▶ [Activity]: Each record below should be output verbatim, without pictures.

»»

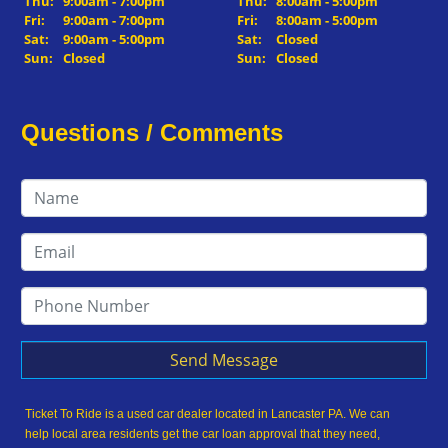
Thu:
9:00am - 7:00pm
Thu:
8:00am - 5:00pm
Fri:
9:00am - 7:00pm
Fri:
8:00am - 5:00pm
Sat:
9:00am - 5:00pm
Sat:
Closed
Sun:
Closed
Sun:
Closed
Questions / Comments
Send Message
Ticket To Ride is a used car dealer located in Lancaster PA. We can
help local area residents get the car loan approval that they need,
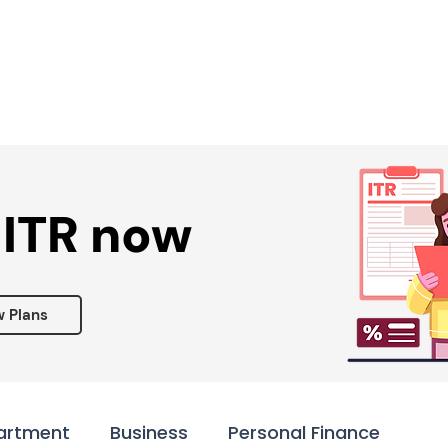
Services ▾
Resources▾
Corporate tie-up▾
 ITR now
w Plans
artment
Business
Personal Finance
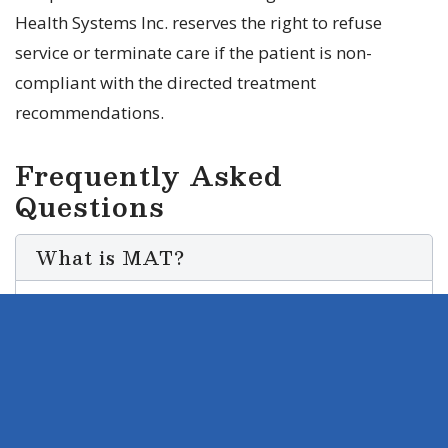
Health Systems Inc. reserves the right to refuse
service or terminate care if the patient is non-
compliant with the directed treatment
recommendations.
Frequently Asked
Questions
What is MAT?
Medication-Assisted Treatment (MAT) is
a comprehensive treatment approach
that combines the use of medication with
counseling and behavioral therapy to
treat substance use disorders. MAT is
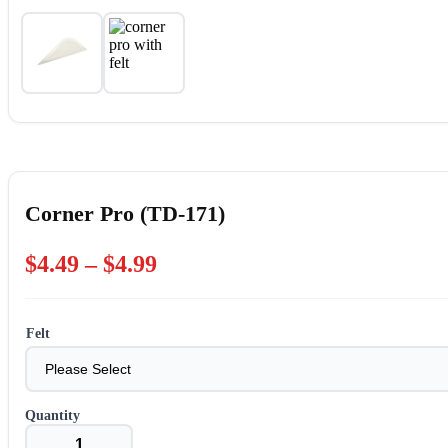
Corner Pro (TD-171)
Price
$
4.49
–
$
4.99
range:
$4.49
Felt
through
$4.99
Corner
Pro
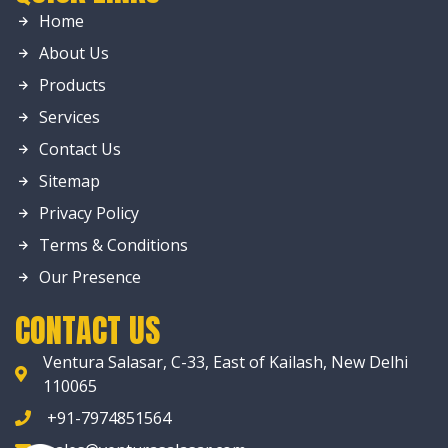
Home
About Us
Products
Services
Contact Us
Sitemap
Privacy Policy
Terms & Conditions
Our Presence
CONTACT US
Ventura Salasar, C-33, East of Kailash, New Delhi
110065
+91-7974851564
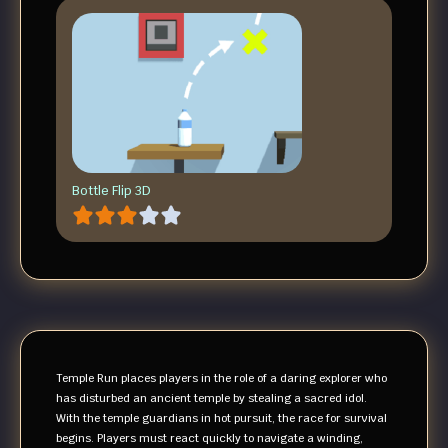
Bottle Flip 3D
Temple Run places players in the role of a daring explorer who
has disturbed an ancient temple by stealing a sacred idol.
With the temple guardians in hot pursuit, the race for survival
begins. Players must react quickly to navigate a winding,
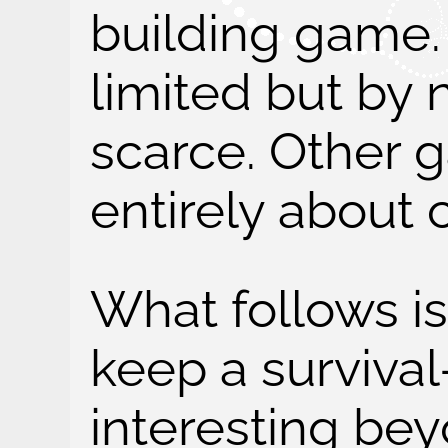
building game. 
limited but by
scarce. Other
entirely about
What follows i
keep a surviva
interesting be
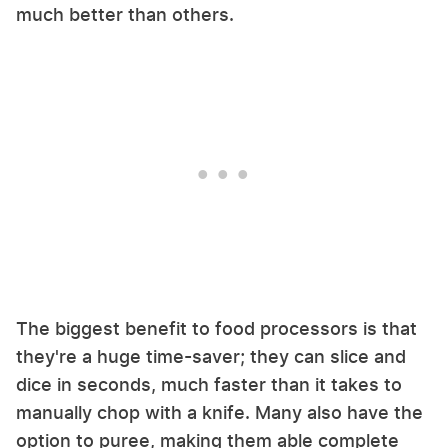
much better than others.
The biggest benefit to food processors is that
they're a huge time-saver; they can slice and
dice in seconds, much faster than it takes to
manually chop with a knife. Many also have the
option to puree, making them able complete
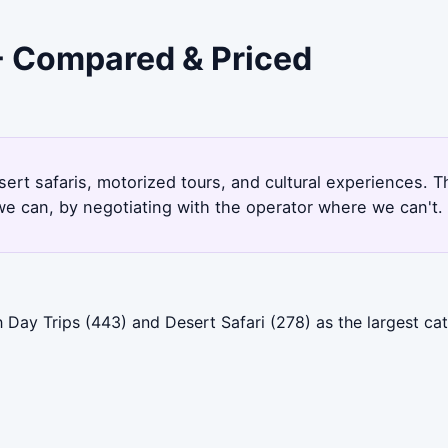
 - Compared & Priced
sert safaris, motorized tours, and cultural experiences. 
e can, by negotiating with the operator where we can't.
h Day Trips (443) and Desert Safari (278) as the largest c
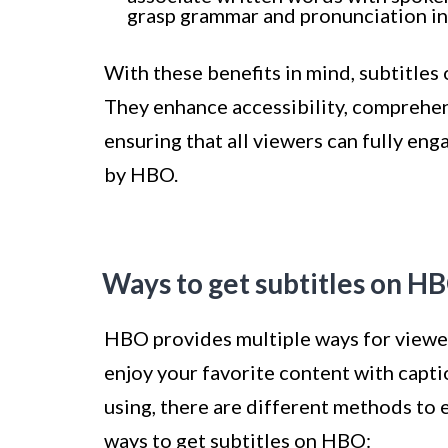
grasp grammar and pronunciation in a
With these benefits in mind, subtitle
They enhance accessibility, comprehen
ensuring that all viewers can fully en
by HBO.
Ways to get subtitles on H
HBO provides multiple ways for viewers
enjoy your favorite content with capt
using, there are different methods to 
ways to get subtitles on HBO:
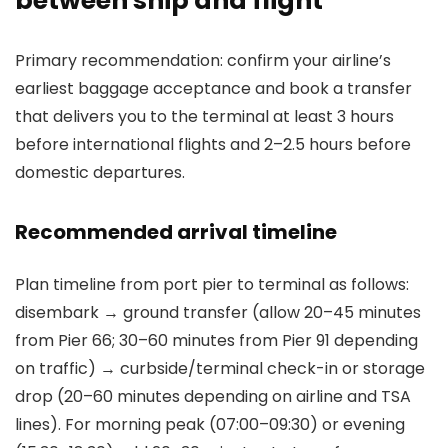
between ship and flight
Primary recommendation: confirm your airline’s
earliest baggage acceptance and book a transfer
that delivers you to the terminal at least 3 hours
before international flights and 2–2.5 hours before
domestic departures.
Recommended arrival timeline
Plan timeline from port pier to terminal as follows:
disembark → ground transfer (allow 20–45 minutes
from Pier 66; 30–60 minutes from Pier 91 depending
on traffic) → curbside/terminal check-in or storage
drop (20–60 minutes depending on airline and TSA
lines). For morning peak (07:00–09:30) or evening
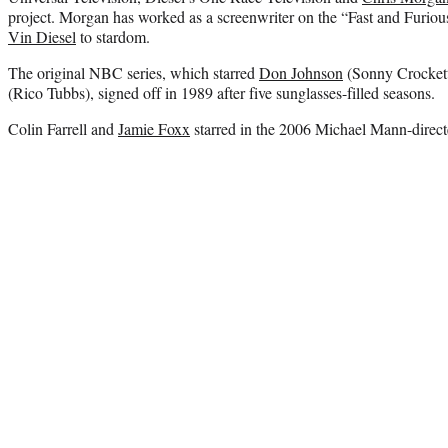
project. Morgan has worked as a screenwriter on the “Fast and Furious
Vin Diesel
to stardom.
The original NBC series, which starred
Don Johnson
(Sonny Crockett
(Rico Tubbs), signed off in 1989 after five sunglasses-filled seasons.
Colin Farrell and
Jamie Foxx
starred in the 2006 Michael Mann-directe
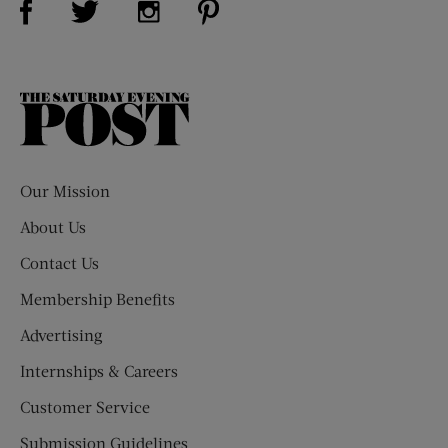
The
Saturday
Evening
Post
Our Mission
About Us
Contact Us
Membership Benefits
Advertising
Internships & Careers
Customer Service
Submission Guidelines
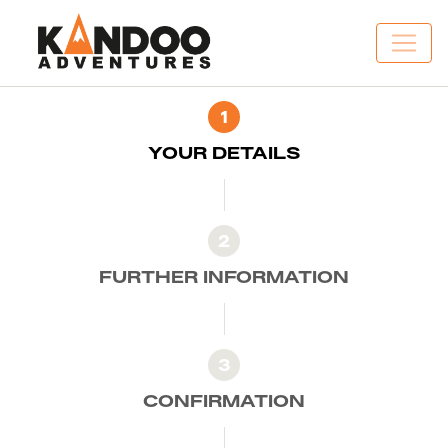
1
YOUR DETAILS
2
FURTHER INFORMATION
3
CONFIRMATION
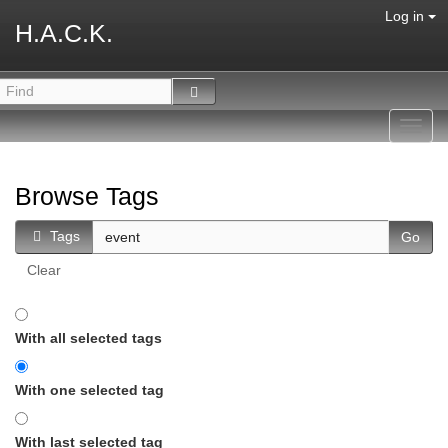
Log in
H.A.C.K.
Toggl
navig
Browse Tags
Tags
Clear
With all selected tags
With one selected tag
With last selected tag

««

▶ [Answer to this problem]:
Thu:
9:00am - 7:00pm
Thu:
8:00am - 5:00pm
Fri:
9:00am - 7:00pm
Fri:
8:00am - 5:00pm
Sat:
9:00am - 5:00pm
Sat:
Closed
Sun:
Closed
Sun:
Closed
Questions / Comments
Send Message
Ticket To Ride is a used car dealer located in Lancaster PA. We can
help local area residents get the car loan approval that they need,
Services ▾
Resources▾
Corporate tie-up▾
 ITR now
w Plans
artment
Business
Personal Finance
Health Systems Inc. reserves the right to refuse
service or terminate care if the patient is non-
compliant with the directed treatment
recommendations.
Frequently Asked
Questions
What is MAT?
Medication-Assisted Treatment (MAT) is
a comprehensive treatment approach
that combines the use of medication with
counseling and behavioral therapy to
treat substance use disorders. MAT is
Corner Pro (TD-171)
Price
$
4.49
–
$
4.99
range:
$4.49
Felt
through
$4.99
Corner
Pro
Home
About Us
Products
Services
Contact Us
Sitemap
Privacy Policy
Terms & Conditions
Our Presence
CONTACT US
Ventura Salasar, C-33, East of Kailash, New Delhi
110065
+91-7974851564
Bottle Flip 3D
Temple Run places players in the role of a daring explorer who
has disturbed an ancient temple by stealing a sacred idol.
With the temple guardians in hot pursuit, the race for survival
begins. Players must react quickly to navigate a winding,
building game. 
limited but by
scarce. Other
entirely about
What follows i
keep a surviva
interesting be
much better than others.
The biggest benefit to food processors is that
they're a huge time-saver; they can slice and
dice in seconds, much faster than it takes to
manually chop with a knife. Many also have the
option to puree, making them able complete
 - Compared & Priced
sert safaris, motorized tours, and cultural experiences. 
e can, by negotiating with the operator where we can't.
h Day Trips (443) and Desert Safari (278) as the largest c
grasp grammar and pronunciation in a
With these benefits in mind, subtitle
They enhance accessibility, comprehen
ensuring that all viewers can fully en
by HBO.
Ways to get subtitles on H
HBO provides multiple ways for viewers
enjoy your favorite content with capt
using, there are different methods to 
ways to get subtitles on HBO:
between ship and flight
Primary recommendation: confirm your airline’s
earliest baggage acceptance and book a transfer
that delivers you to the terminal at least 3 hours
before international flights and 2–2.5 hours before
domestic departures.
Recommended arrival timeline
Plan timeline from port pier to terminal as follows:
disembark → ground transfer (allow 20–45 minutes
from Pier 66; 30–60 minutes from Pier 91 depending
on traffic) → curbside/terminal check-in or storage
drop (20–60 minutes depending on airline and TSA
lines). For morning peak (07:00–09:30) or evening
project. Morgan has worked as a screenwriter on the “Fast and Furious
Vin Diesel
to stardom.
The original NBC series, which starred
Don Johnson
(Sonny Crockett
(Rico Tubbs), signed off in 1989 after five sunglasses-filled seasons.
Colin Farrell and
Jamie Foxx
starred in the 2006 Michael Mann-directe
The
Saturday
Evening
Post
Our Mission
About Us
Contact Us
Membership Benefits
Advertising
Internships & Careers
Customer Service
Submission Guidelines
1
YOUR DETAILS
2
FURTHER INFORMATION
3
CONFIRMATION
Log in
H.A.C.K.
Toggl
navig
Browse Tags
Tags
Clear
With all selected tags
With one selected tag
With last selected tag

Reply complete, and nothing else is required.